Quatre lustres entiers, il y cache son sort
Aux barbares fureurs de quelque lâche effort ;
Et pour rendre à son front l’éclat d’une couronne,
Contre nos ravisseurs vous marchez en personne.
N’êtes-vous pas content, et ces soins généreux
Ne m’attachent-ils point par d’assez puissants nœuds ?
Quoi ! Votre âme, Seigneur, serait-elle obstinée
À vouloir asservir toute ma destinée,
Et faut-il que jamais il ne tombe sur nous
L’ombre d’un seul bienfait qu’il ne vienne de vous ?
Ah ! souffrez dans les maux où mon destin m’expose,
Qu’aux soins d’un autre aussi, je doive quelque chose ;
Et ne vous plaignez point de voir un autre bras
Acquérir de la gloire, où le vôtre n’est pas.

Dom Sylve
Oui, Madame, mon cœur doit cesser de s’en plaindre :
Avec trop de raison vous voulez m’y contraindre,
Et c’est injustement qu’on se plaint d’un malheur,
Quand un autre plus grand s’offre à notre douleur.
Ce secours d’un rival m’est un cruel martyre ;
Mais, hélas ! de mes maux, ce n’est pas là le pire,
Le coup, le rude coup, dont je suis atterré,
C’est de me voir par vous ce rival préféré.

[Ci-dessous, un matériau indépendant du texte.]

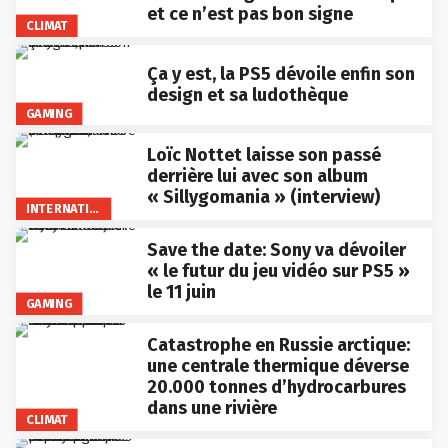
et ce n’est pas bon signe
CLIMAT
Ça y est, la PS5 dévoile enfin son
design et sa ludothèque
GAMING
Loïc Nottet laisse son passé
derrière lui avec son album
« Sillygomania » (interview)
INTERNATIONAL
Save the date: Sony va dévoiler
« le futur du jeu vidéo sur PS5 »
le 11 juin
GAMING
Catastrophe en Russie arctique:
une centrale thermique déverse
20.000 tonnes d’hydrocarbures
dans une rivière
CLIMAT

Oui, je ne vois que trop que ses feux pleins de gloire
Sur les miens dans votre âme emportent la victoire ;
Et cette occasion de servir vos appas,
Cet avantage offert de signaler son bras,
Cet éclatant exploit qui vous fut salutaire,
N’est que le pur effet du bonheur de vous plaire,
Que le secret pouvoir d’un astre merveilleux,
Qui fait tomber la gloire où s’attachent vos vœux ;
Ainsi tous mes efforts ne seront que fumée,
Contre vos fiers tyrans je conduis une armée.
Mais je marche en tremblant à cet illustre emploi,
Assuré que vos vœux ne seront pas pour moi,
Et que s’ils sont suivis, la fortune prépare
L’heur des plus beaux succès aux soins de la Navarre.